Steve Lawrence: I think when you look at our business, candidly, Q3 is usually a wildcard, right? In our geography, it can be warm, occasionally get a cold snap in October. It helps out a little bit. Generally, our geography gets colder in Q4, and it’s been fairly consistent year-over-year, and that’s when we sell the bulk of our seasonal products. And so, I think we’re going to see that same pattern hold true this year.
Joe Enderlin: Got it. That’s super helpful. Thank you, guys.
Operator: Our next question comes from Simeon Gutman with Morgan Stanley. Please proceed with your question.
Jacquelyn Sussman: Hey, guys. This is Jackie Sussman on for Simeon. Thank you so much for taking our question. Just on the 34.5% gross margin for the quarter, I think you mentioned in your prepared remarks, shrink. How are you handling shrink relative to prior quarters? How has it evolved throughout the quarter? Are things getting sequentially better? And anything to call out in terms of Q4-to-date on that would be really helpful. Thanks.

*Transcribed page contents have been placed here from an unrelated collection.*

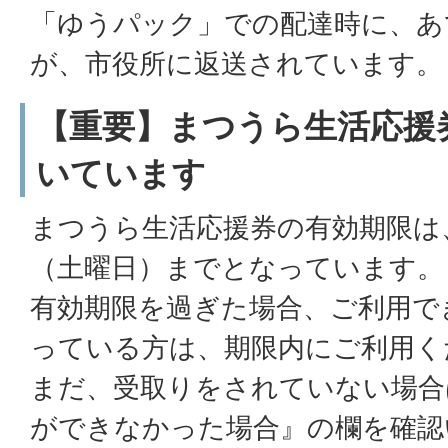
「ゆうパック」での配達時に、あ
が、市役所に返送されています。
【重要】まつうら生活応援
いています
まつうら生活応援券の有効期限は、
（土曜日）までとなっています。
有効期限を過ぎた場合、ご利用で
っている方は、期限内にご利用く
まだ、受取りをされていない場合
ができなかった場合』の欄を確認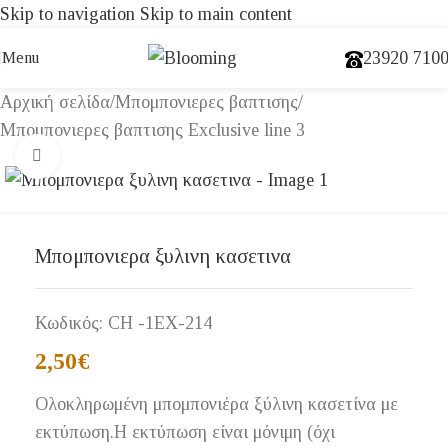
Skip to navigation
Skip to main content
23920 710
Menu
Αρχική σελίδα
/
Μπομπονιερες βαπτισης
/
Μπομπονιερες βαπτισης Exclusive line 3
Click to enlarge
Μπομπονιερα ξυλινη κασετινα
Κωδικός:
CH -1EX-214
2,50
€
Ολοκληρωμένη μπομπονιέρα ξύλινη κασετίνα με
εκτύπωση.Η εκτύπωση είναι μόνιμη (όχι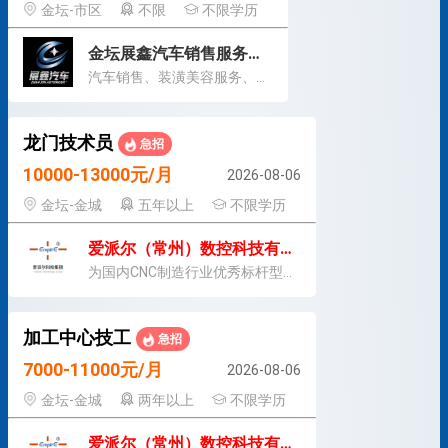
金坛-市区
不限
不限学历
金坛展鑫汽车销售服务有限公司
汽车销售、装潢美容服务、维修
龙门技术员
急招
10000-13000元/月
2026-08-06
金坛-金城
五年以上
不限学历
爱派尔（常州）数控科技有限公司
为国内CNC制造行业优秀标杆型企业
加工中心技工
急招
7000-11000元/月
2026-08-06
金坛-金城
两年以上
不限学历
爱派尔（常州）数控科技有限公司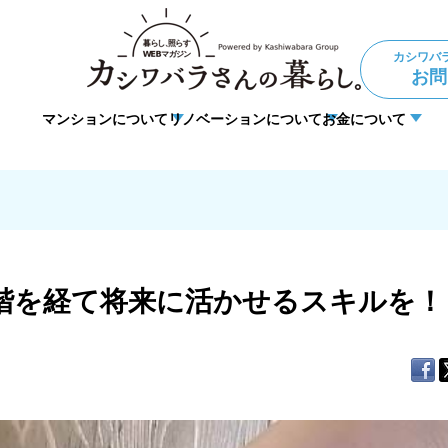
カシワバ
お問
マンションについて
リノベーションについて
お金について
ョン
住宅ローン
理事・管理
法人向けリノベーション
暮らしの悩み
DIY
段階を経て将来に活かせるスキルを！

Carl Ford: Yeah, Jackie. That’s a good question. Shrink was a big topic of discussion in the second quarter. We still see it as an issue. Our shrink rate was up 12 basis points to last year in the third quarter. And when I talked about some of the muting of the tailwinds from freight, shrink is in play. Look, I don’t think — we do year-round — we talked a little bit about this at the last quarter. We do year-round physical inventory. So we started to see shrink pop in the third quarter of last year. We were up 36 basis points in shrink in the third quarter of last year. So this is 12 basis points on top of that. It’s better than the second quarter and way better than the first quarter trajectory. But I do think it’s because we got an earlier read on this and began to react to it maybe just a little bit quicker.

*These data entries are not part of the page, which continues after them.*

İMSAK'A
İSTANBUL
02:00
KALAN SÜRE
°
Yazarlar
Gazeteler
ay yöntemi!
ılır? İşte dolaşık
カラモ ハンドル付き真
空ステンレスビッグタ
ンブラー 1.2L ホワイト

I’ll walk through some of the things that we’re doing without getting into kind of too much detail associated with what we’re doing. We’ve made investments in the team. We’ve made investments in internal analytics to help us see patterns, both internally and externally quicker. We’ve done a number of technology solution tests and subsequent rollouts really beginning in the third quarter of last year. That aids on the prevention side as well as on the detection side. We’ve got really strong partnerships with local law enforcement. So, on the detection side, the things that we can do to aid them, like they don’t like seeing this happen, and the tools that we can help them with, they appreciate. We’ve seen sort of from a federal standpoint, over COVID, there wasn’t as much federal participation in kind of like these local organized crime rings that we were seeing.

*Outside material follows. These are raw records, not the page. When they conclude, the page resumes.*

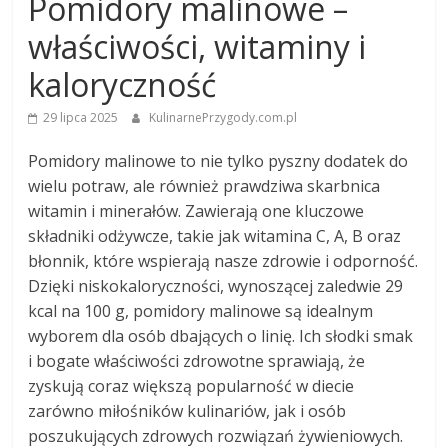
Pomidory malinowe –
właściwości, witaminy i
kaloryczność
29 lipca 2025
KulinarnePrzygody.com.pl
Pomidory malinowe to nie tylko pyszny dodatek do
wielu potraw, ale również prawdziwa skarbnica
witamin i minerałów. Zawierają one kluczowe
składniki odżywcze, takie jak witamina C, A, B oraz
błonnik, które wspierają nasze zdrowie i odporność.
Dzięki niskokaloryczności, wynoszącej zaledwie 29
kcal na 100 g, pomidory malinowe są idealnym
wyborem dla osób dbających o linię. Ich słodki smak
i bogate właściwości zdrowotne sprawiają, że
zyskują coraz większą popularność w diecie
zarówno miłośników kulinariów, jak i osób
poszukujących zdrowych rozwiązań żywieniowych.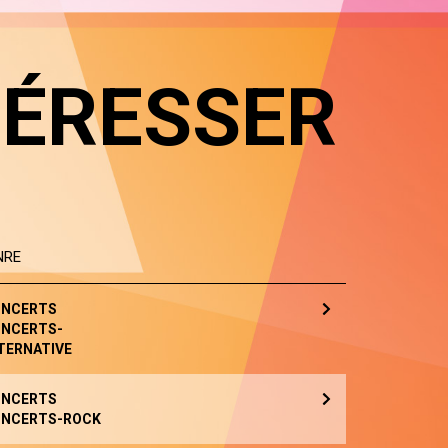
TÉRESSER
NRE
NCERTS
NCERTS-
TERNATIVE
NCERTS
NCERTS-ROCK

I feel really good about what we’re doing. We’ve led a couple of those discussions here, and we talked about one of the ORC busts that we saw in the Houston area. That was a long-running thing earlier. And lastly, we don’t want to lock up all of our product. We don’t want our customer to have a negative experience. But we test and we learn a lot. So we’ve done some test and learns with some baseball equipment that made a lot of sense. And we put the customer call button right next to where we might use a peg lock for an expensive glove, the A2000 specifically and some of the bats. That business is turning on so well associated with those premium baseball bats. We want to make sure that, that inventory is there for the customer when they come in.
So, that big mix of things is what we’re doing. But it’s a retail-wide problem. It’s a nationwide problem, and our shrink rate was up 12 basis points this quarter.